落とし穴の勉強方法


授業でも言っているのですが、生徒たちの勉強をしている姿を見ていて、『何か違うよな?』と感じる時がいくつかあります。案の定、数カ月後には 成績が頭打ちとなり伸び悩んでしまっています。一所懸命やっているようで、肝心の所が抑えられていないから 努力が空回りになってしまっている状態です。いくつか例を挙げてみます。

①授業中はワークを先に埋めることに躍起になっている
先生に当てられたら困るという理由で、授業で使っているワークを先に埋めてしまうことに躍起になっている生徒さんがいます。実は、このスタイルの勉強法は成績が伸び悩む一番の例なのです。生徒さん自身はワークが埋まっているから満足です。勉強をした気になっています。しかし先生や講師の言うことは聞けていません。ワークや教科書に載っていない非常に大事なポイントも数多く聞き逃しています。さらに 講師の説明を聞いてワークをやっている人に比べ、時間内に頭に残っている事項が少なくなるのです。講師の説明を聞き、それが頭の中にある間にワークをやっていれば記憶に残りやすいのですが、講師の話を聞かずに、ワークの前のページを見て埋めていくだけでは記憶に残らないのです。多くの伸び悩み生徒さんが陥る方法が、このスタイルです。意識としてワークを埋めるのでなく、よく講師の話を聞き記憶に残すようにすることが大事です。

②無理・難しいと飛ばしていく
応用・発展問題は難しい問題です。簡単には解けません。時には、うんざりしたり、面倒な気分になります。簡単な問題を解いていたいと思います。多くの生徒さんが陥っている間違った勉強方法として簡単に 解ける問題だけを解き、簡単い解けない問題は解説を読んで赤字で書いて終わっている方法です。実は、このスタイルであれば勉強をする前と後では大差がないのです。少しくらいは 力が付いたでしょうが、付いた力は微々たるものなのです。50点を取る力が55点くらいにはなったでしょうが、それ以上にはなっていないのです。何がダメなのか?確認作業をしていないからです。もう一度自分で解いていないから、大切な着眼点がスキルとして身に付いていないのです。生徒たちに よく言っているのですが、『理解』で終わってはダメ、『できる』を『確認』しないとダメなんです。

③見て覚える
昔から言われていることですが、『書いて覚える』『書いて見て声に出して聞いて五感で覚える』は 勉強法の王道です。面倒だからと書かずに見て覚えようとする生徒さんがいます。案の定、テスト結果は漢字ミス・スペルミス・符号ミスなどのケアレスミスの山です。結果的には 10~20点の点数を失なっています。5科目になれば50~100点です。この違いは大きいです。高校受験時の受験校で言えば、3~5ランクの違いです。そんなミスが無ければ 受験し合格できていた高校を、懇談会で学校の先生に『無理だから諦めろ!』と一喝されてしまうのです。面倒の一言では済まされないのです。大学受験などでで英単語を覚える時は見て覚えることが多くなります。だから学生講師さんの指導では『見て覚えている生徒さん』に対し甘くなりがちです。

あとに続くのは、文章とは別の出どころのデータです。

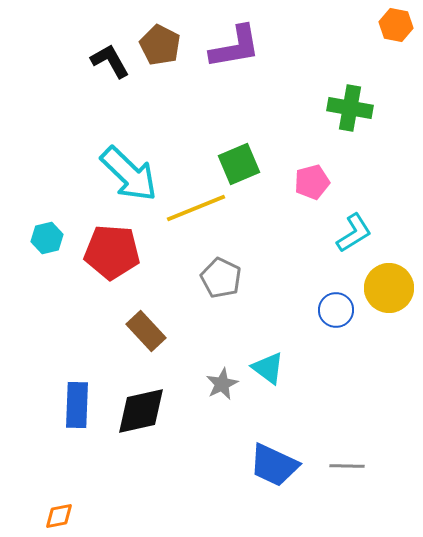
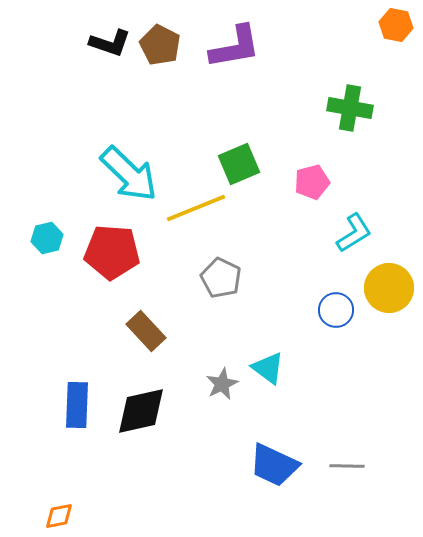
black L-shape: moved 18 px up; rotated 138 degrees clockwise
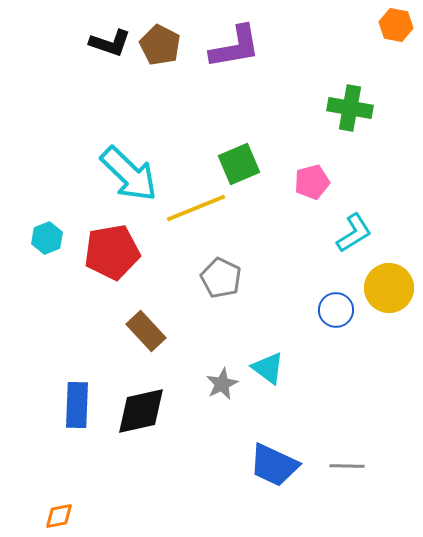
cyan hexagon: rotated 8 degrees counterclockwise
red pentagon: rotated 14 degrees counterclockwise
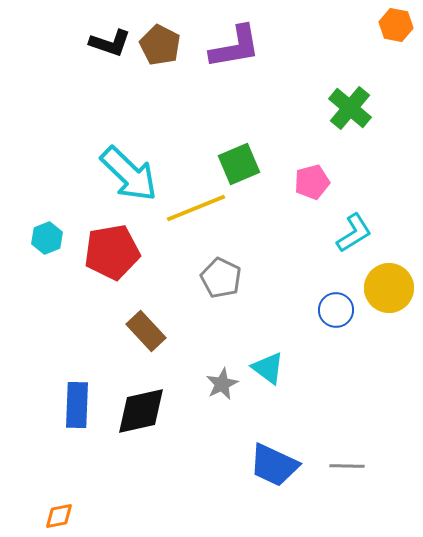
green cross: rotated 30 degrees clockwise
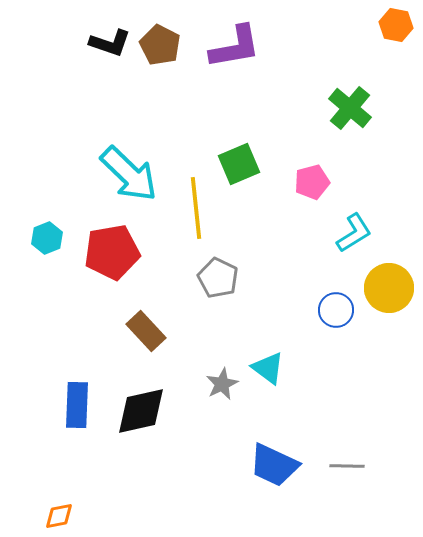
yellow line: rotated 74 degrees counterclockwise
gray pentagon: moved 3 px left
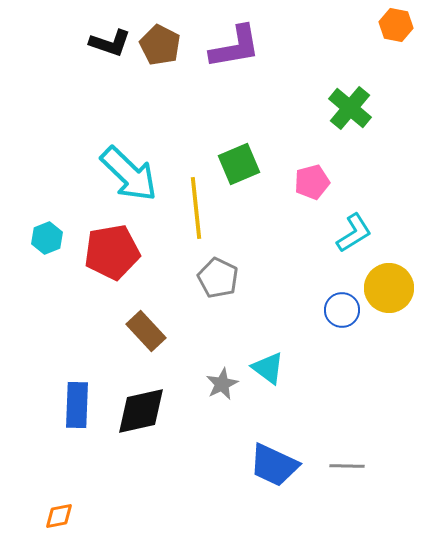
blue circle: moved 6 px right
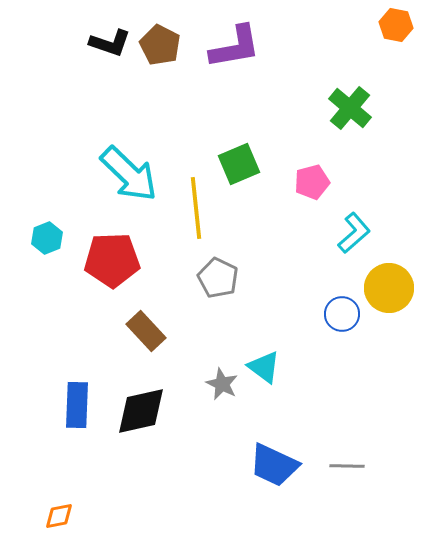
cyan L-shape: rotated 9 degrees counterclockwise
red pentagon: moved 8 px down; rotated 8 degrees clockwise
blue circle: moved 4 px down
cyan triangle: moved 4 px left, 1 px up
gray star: rotated 20 degrees counterclockwise
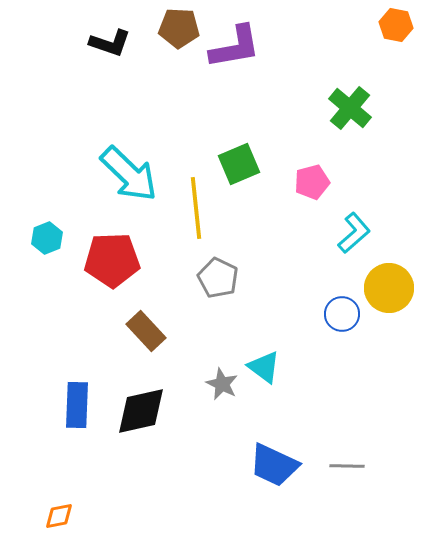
brown pentagon: moved 19 px right, 17 px up; rotated 24 degrees counterclockwise
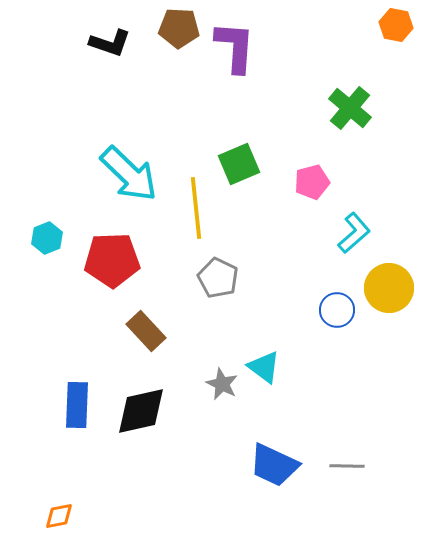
purple L-shape: rotated 76 degrees counterclockwise
blue circle: moved 5 px left, 4 px up
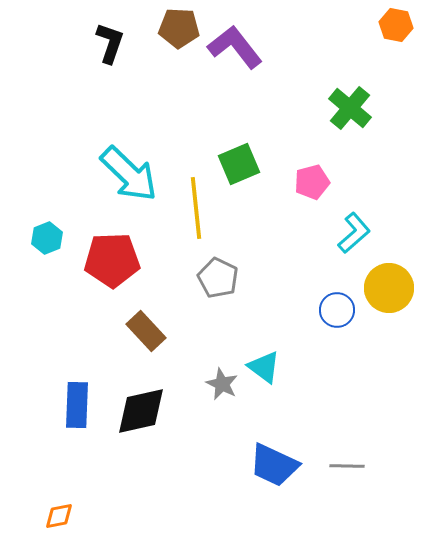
black L-shape: rotated 90 degrees counterclockwise
purple L-shape: rotated 42 degrees counterclockwise
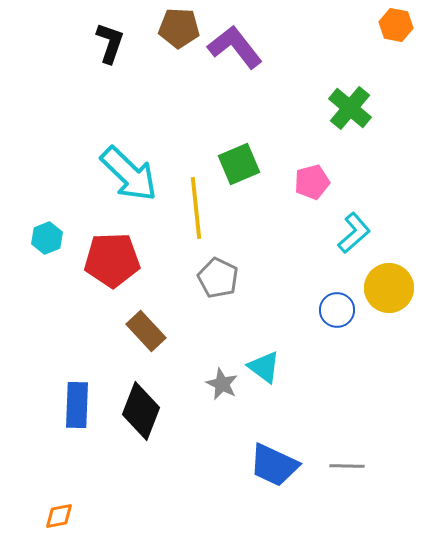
black diamond: rotated 56 degrees counterclockwise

もちろん『書いて覚えなさい』と言いますが、心の隅で『見て覚えらるのなら それでよい。』と言う気持ちも持っています。何故書いて覚えなければならないのか?大学受験時では英単語の知識も1500程度以上はあります。しかし中学生たちには そこまでの語彙力がありません。ベースとなる約800語以上の知識があれば『見て覚える』が通用しますが、それまでは書いて覚えなければなりません。音に対し英語独特のスペルがスキルとして身に付くまでは書いて覚えなければならないのです。